Years ago, while reading a blog post by Lilian Chan a.k.a. 5xmom, she mentioned almost at the end of her post about how she could create a blog post of approximately 700 words in just 15 minutes. At first I mentally shrugged and thought, sure, I can do that, *duh*. After giving it a second thought, and thinking back at all the times I spent in front of the computer trying to finish a blog post, I realized that doing so wasn’t as easy as I initially thought.
For a while afterwards, I started timing myself to see just how much time I actually spent as I worked on writing each post in my blog.
Approximately ONE HOUR PER POST! For a mere 500 words?! DARN! And I thought I was just easily spilling words out like vomit!
The knowledge that I was a “slow” blogger kind of gotten stuck in my head together with 5xmom’s brag about her skills, and those thoughts kept popping in my head for years up till now.
Loads of questions were running through my mind — why am I bothered by that fact?.. why do I blog so slow?.. why do I have to spend so much time on a blog post?.. why can’t I just blurt out what’s in my head?.. how do I make my blogging faster? My brain has these questions in loop every time I was self-aware of my blogging skills.
It bothers me that I’m even bothered about this issue. So why am I so bothered?
Right now I am sitting alone in the darkness of my living room past midnight, with the rest of my family fast asleep, so I guess since no one is currently bothering me, I have all the time, thoughts and energy to myself to answer these bugging questions.
So MAYBE my ego was a little bruised by the speed in which I blog. Words were suppose to flow naturally out of me, like spring water out of a… blergh.
Perasan. That’s a Malay word for “you are so full of yourself.”

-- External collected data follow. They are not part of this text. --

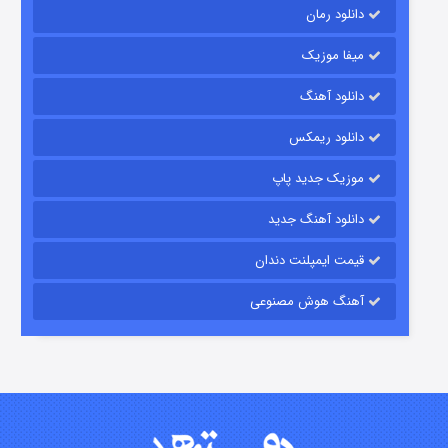
دانلود رمان
میفا موزیک
دانلود آهنگ
باب اسفنجی فصل ۱۷
دانلود ریمکس
۶ (زیرنویس)
قسمت
منتشر شد
موزیک جدید پاپ
دانلود آهنگ جدید
قیمت ایمپلنت دندان
آهنگ هوش مصنوعی
رویایی برای تو
۱۵ (دوبله)
قسمت
منتشر شد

I tend to rethink things in my head, going over the details, making sure that not only are my words concise, blunt in a less obnoxious way, funny in a sarcastic way, gets a bit of wordplay once in a while, but the words also have to be accurate and, most importantly, help me sound smarter that the average jane. I’m just very fussy this way. There’s a reason why my blog ranks well in Google and gets a PageRank of 4, you know? SEO doesn’t just happen in my blog. I planned it in such a way so that the quality of my blog posts just has to be at par with my expectations.
I probably won’t be able to blog faster anytime soon, without compromising the quality of my posts, especially when juggling kids, work, home and other past-time stuff. Life is that crazy right now.
Which are you — a speed-blogger, or a leisurely blogger?